EXERCISE INSTRUCTIONS: Go through the data line by line and count the lines that hold "window". Reply with the total only.

TASK MATERIAL:
________________

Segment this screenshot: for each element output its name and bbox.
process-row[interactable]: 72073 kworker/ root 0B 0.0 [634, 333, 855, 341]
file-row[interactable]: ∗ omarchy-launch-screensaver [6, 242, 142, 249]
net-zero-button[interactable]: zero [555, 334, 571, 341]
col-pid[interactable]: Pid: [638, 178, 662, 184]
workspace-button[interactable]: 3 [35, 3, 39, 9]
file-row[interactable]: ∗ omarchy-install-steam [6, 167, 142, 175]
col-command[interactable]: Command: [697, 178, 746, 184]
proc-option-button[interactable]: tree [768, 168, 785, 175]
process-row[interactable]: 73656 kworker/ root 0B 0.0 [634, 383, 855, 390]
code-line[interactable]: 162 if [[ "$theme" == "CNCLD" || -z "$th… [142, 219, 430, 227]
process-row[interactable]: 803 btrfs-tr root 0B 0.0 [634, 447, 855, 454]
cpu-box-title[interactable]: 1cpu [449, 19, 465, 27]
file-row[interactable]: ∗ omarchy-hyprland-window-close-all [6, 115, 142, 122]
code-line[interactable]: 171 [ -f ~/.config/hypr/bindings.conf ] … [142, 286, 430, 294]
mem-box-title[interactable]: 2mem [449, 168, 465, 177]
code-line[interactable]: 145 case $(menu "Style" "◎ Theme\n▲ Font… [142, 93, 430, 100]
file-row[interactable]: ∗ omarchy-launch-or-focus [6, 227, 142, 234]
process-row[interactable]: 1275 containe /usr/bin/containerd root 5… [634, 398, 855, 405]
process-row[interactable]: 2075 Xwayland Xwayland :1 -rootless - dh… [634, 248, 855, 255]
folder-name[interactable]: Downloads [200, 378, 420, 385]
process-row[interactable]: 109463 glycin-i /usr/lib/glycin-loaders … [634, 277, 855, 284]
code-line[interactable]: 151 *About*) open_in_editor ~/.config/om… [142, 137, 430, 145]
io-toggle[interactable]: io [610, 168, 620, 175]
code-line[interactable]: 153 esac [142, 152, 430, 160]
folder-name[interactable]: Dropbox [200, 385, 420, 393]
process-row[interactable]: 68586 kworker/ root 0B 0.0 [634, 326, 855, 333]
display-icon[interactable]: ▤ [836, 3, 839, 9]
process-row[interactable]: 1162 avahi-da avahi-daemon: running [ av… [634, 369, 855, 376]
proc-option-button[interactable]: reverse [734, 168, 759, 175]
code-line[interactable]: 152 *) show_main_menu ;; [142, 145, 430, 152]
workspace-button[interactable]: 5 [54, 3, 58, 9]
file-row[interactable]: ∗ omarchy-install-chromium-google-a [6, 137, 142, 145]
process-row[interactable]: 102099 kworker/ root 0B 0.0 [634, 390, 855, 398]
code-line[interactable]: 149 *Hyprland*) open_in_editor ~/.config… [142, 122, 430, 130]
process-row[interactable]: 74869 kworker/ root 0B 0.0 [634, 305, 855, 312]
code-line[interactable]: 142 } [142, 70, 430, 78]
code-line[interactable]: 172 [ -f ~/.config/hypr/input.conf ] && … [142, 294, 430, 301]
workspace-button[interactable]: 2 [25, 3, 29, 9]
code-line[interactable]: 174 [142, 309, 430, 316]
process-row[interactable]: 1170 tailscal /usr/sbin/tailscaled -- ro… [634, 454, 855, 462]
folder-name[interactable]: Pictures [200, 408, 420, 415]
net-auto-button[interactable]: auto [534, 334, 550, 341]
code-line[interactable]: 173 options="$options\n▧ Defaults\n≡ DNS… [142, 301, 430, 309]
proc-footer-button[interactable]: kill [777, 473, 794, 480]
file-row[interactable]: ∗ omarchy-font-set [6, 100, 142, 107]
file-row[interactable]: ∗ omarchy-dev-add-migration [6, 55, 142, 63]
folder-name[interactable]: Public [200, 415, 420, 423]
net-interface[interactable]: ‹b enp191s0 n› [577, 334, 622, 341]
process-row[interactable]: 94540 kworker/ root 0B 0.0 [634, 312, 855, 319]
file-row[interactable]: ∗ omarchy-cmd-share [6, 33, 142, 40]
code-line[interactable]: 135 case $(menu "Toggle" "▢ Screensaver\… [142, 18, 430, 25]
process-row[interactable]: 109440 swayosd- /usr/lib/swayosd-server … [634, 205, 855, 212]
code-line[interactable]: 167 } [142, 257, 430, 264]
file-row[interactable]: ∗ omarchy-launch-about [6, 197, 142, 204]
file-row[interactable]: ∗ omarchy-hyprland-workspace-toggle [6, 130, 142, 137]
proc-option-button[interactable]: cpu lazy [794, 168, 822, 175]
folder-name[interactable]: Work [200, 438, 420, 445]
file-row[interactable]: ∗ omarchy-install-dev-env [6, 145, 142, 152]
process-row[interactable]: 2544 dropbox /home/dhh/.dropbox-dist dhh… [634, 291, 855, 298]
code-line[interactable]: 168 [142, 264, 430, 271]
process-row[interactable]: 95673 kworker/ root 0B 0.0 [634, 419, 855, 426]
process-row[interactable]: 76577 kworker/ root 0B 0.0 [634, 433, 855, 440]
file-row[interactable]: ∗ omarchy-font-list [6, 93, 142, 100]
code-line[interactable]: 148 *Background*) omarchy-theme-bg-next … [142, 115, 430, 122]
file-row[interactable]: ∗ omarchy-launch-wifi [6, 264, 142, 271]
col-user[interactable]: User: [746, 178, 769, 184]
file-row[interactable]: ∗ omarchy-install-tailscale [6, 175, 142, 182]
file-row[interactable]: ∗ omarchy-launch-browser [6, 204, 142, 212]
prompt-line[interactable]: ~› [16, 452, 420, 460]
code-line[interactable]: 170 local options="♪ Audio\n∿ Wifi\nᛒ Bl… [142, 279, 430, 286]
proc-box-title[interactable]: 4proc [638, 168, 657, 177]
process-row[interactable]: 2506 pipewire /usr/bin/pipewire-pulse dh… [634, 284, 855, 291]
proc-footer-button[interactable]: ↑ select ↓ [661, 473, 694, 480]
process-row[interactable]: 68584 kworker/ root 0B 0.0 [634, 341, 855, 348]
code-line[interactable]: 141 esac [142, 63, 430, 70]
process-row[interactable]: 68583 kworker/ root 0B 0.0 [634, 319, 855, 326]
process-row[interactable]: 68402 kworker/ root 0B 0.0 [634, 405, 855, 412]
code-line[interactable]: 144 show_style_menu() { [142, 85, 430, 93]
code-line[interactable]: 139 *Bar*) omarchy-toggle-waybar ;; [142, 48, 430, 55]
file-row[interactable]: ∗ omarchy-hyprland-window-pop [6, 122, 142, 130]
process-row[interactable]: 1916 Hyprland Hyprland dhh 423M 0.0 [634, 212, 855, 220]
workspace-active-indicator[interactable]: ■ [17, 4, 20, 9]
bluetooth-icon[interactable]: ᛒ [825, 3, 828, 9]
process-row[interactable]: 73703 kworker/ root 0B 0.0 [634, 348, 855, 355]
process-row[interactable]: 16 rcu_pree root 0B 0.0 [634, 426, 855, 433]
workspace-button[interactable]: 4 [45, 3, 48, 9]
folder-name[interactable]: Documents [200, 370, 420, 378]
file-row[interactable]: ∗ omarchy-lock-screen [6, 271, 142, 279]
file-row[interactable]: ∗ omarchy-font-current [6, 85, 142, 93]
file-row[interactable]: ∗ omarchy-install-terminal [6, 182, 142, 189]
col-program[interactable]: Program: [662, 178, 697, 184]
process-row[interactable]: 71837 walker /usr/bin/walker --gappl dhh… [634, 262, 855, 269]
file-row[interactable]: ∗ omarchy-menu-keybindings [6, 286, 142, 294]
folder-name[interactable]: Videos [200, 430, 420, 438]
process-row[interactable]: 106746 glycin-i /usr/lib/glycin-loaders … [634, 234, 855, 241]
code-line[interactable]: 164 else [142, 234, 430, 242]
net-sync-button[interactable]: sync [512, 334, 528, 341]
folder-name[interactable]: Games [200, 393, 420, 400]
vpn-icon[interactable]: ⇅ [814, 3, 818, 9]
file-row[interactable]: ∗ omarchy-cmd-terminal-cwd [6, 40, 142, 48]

________________

EXPECTED ANSWER: 2